The Supreme Court held that it is illegal to permit an individual, who is not a member of the Legislature, to be appointed a Minister repeatedly for a term of "six consecutive months", without him/her getting himself/herself elected in the meanwhile. "The practice would be clearly derogatory to the constitutional scheme, improper, undemocratic and invalid. Article 164 (4) is at best only in the nature of an exception to the normal rule of only members of the Legislature being Ministers, restricted to a short period of six consecutive months. This exception is essentially required to be used to meet very extraordinary situation and must be strictly construed and sparingly used. The clear mandate of Article 164 (4) that if an individual concerned is not able to get elected to the legislature within the grace period of six consecutive months, he shall cease to be a Minister, cannot be allowed to be frustrated by giving a gap of few days and reappointing the individual as a Minister, without his securing confidence of the electorate in the meanwhile. Democratic process which lies at the core of constitutional schemes cannot be permitted to be flouted in this manner.", the Supreme Court said holding  that reappointment of Tej Parkash Singh as a Minister in the State of Punjab was invalid and unconstitutional.

The Hon’ble Supreme Court in the case of ["Ashok Pandey Vs. Km Mayawati", AIR 2007 SC 2259] reiterated the fact that person who is not a member of Legislative Assembly or Legislative Council can be appointed as Chief Minister or as a Minister. However, it should also be noted that the period of six months implies that the period must “continuously” and not even “intermittently” run. 

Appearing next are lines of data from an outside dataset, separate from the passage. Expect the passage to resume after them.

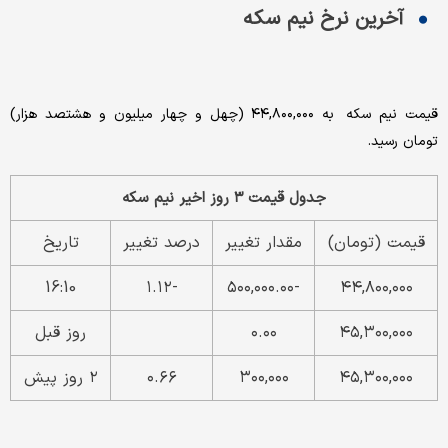
آخرین نرخ نیم سکه
قیمت نیم سکه به ۴۴,۸۰۰,۰۰۰ (چهل و چهار میلیون و هشتصد هزار)
تومان رسید.
جدول قیمت ۳ روز اخیر نیم سکه
قیمت (تومان)
مقدار تغییر
درصد تغییر
تاریخ
16:10
-۱.۱۲
-۵۰۰,۰۰۰.۰۰
۴۴,۸۰۰,۰۰۰
۴۵,۳۰۰,۰۰۰
۰.۰۰
روز قبل
۴۵,۳۰۰,۰۰۰
۳۰۰,۰۰۰
۰.۶۶
۲ روز پیش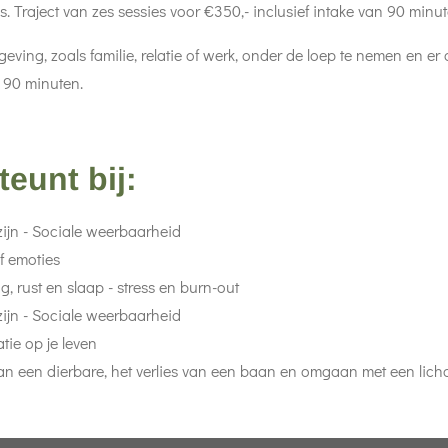
. Traject van zes sessies voor €350,- inclusief intake van 90 minut
eving, zoals familie, relatie of werk, onder de loep te nemen en er
n 90 minuten.
eunt bij:
ijn - Sociale weerbaarheid
f emoties
, rust en slaap - stress en burn-out
ijn - Sociale weerbaarheid
tie op je leven
van een dierbare, het verlies van een baan en omgaan met een lic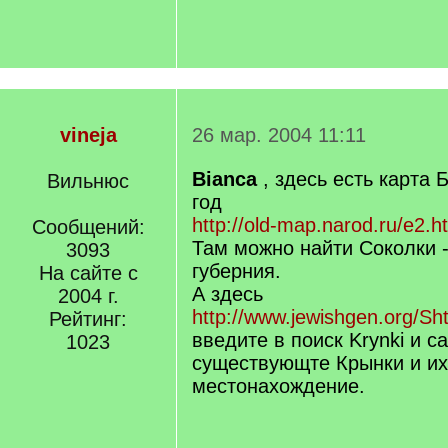
vineja
26 мар. 2004 11:11
Bianca
, здесь есть карта 
Вильнюс
год
http://old-map.narod.ru/e2.h
Сообщений:
Там можно найти Соколки -
3093
губерния.
На сайте с
А здесь
2004 г.
http://www.jewishgen.org/Sh
Рейтинг:
введите в поиск Krynki и с
1023
существующте Крынки и их
местонахождение.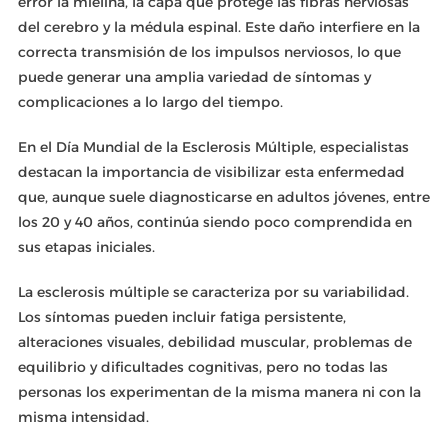
error la mielina, la capa que protege las fibras nerviosas
del cerebro y la médula espinal. Este daño interfiere en la
correcta transmisión de los impulsos nerviosos, lo que
puede generar una amplia variedad de síntomas y
complicaciones a lo largo del tiempo.
En el Día Mundial de la Esclerosis Múltiple, especialistas
destacan la importancia de visibilizar esta enfermedad
que, aunque suele diagnosticarse en adultos jóvenes, entre
los 20 y 40 años, continúa siendo poco comprendida en
sus etapas iniciales.
La esclerosis múltiple se caracteriza por su variabilidad.
Los síntomas pueden incluir fatiga persistente,
alteraciones visuales, debilidad muscular, problemas de
equilibrio y dificultades cognitivas, pero no todas las
personas los experimentan de la misma manera ni con la
misma intensidad.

Thus, the constitutional position in relation to appointment of Minister which includes Chief Minister is clear that even a non-member of Legislature can be appointed as Minister/Chief Minister but only for continuous period of six months. Within six months, a non-member has to become the member of the House. There are instances where a non-member of the Legislature has been appointed as Chief Minister. This took place in the case of Shri C. Rajagopalachari who was made the Chief Minister of Madras in 1952, or of Shri Anajiah, who was made Chief Minister of Andhra Pradesh, in 1980. 

These precedents make it clear that there is no embargo in appointing a person who is not a member of the Legislature as the Chief Minister of the State. Though technically and legally, one can fairly argue that there is no difference between a non-member (who did not contest the election at all) and a non-member (who contested and lost the election), the question still remains whether it is ethical or moral to appoint a person who lost the election as Chief Minister? 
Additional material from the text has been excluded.